(Page-level text extractions)
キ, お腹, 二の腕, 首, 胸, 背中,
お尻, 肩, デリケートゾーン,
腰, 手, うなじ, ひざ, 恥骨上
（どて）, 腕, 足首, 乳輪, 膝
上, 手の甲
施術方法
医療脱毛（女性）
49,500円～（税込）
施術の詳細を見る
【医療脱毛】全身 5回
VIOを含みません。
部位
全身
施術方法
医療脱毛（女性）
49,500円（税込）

...

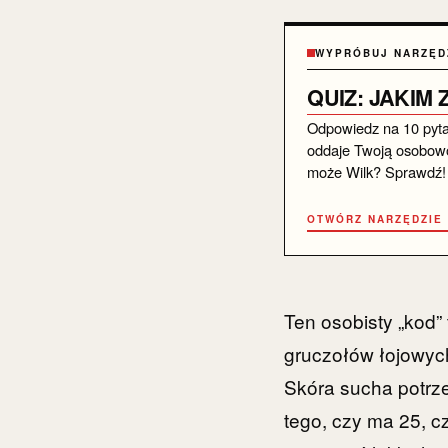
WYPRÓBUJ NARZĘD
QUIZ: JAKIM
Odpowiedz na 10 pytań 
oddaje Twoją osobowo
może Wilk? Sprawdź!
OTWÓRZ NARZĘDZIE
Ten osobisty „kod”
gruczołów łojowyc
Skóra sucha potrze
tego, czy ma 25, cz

◆ DIRECTIONS FOR THIS TASK
Using the data above, transcribe the lines that run from the line with "może Wilk? Sprawdź!" to the line with "tego, czy ma 25, cz", both ends kept, and output nothing else.

◆ RESPONSE TO THIS EXERCISE
może Wilk? Sprawdź!
OTWÓRZ NARZĘDZIE
Ten osobisty „kod”
gruczołów łojowyc
Skóra sucha potrze
tego, czy ma 25, cz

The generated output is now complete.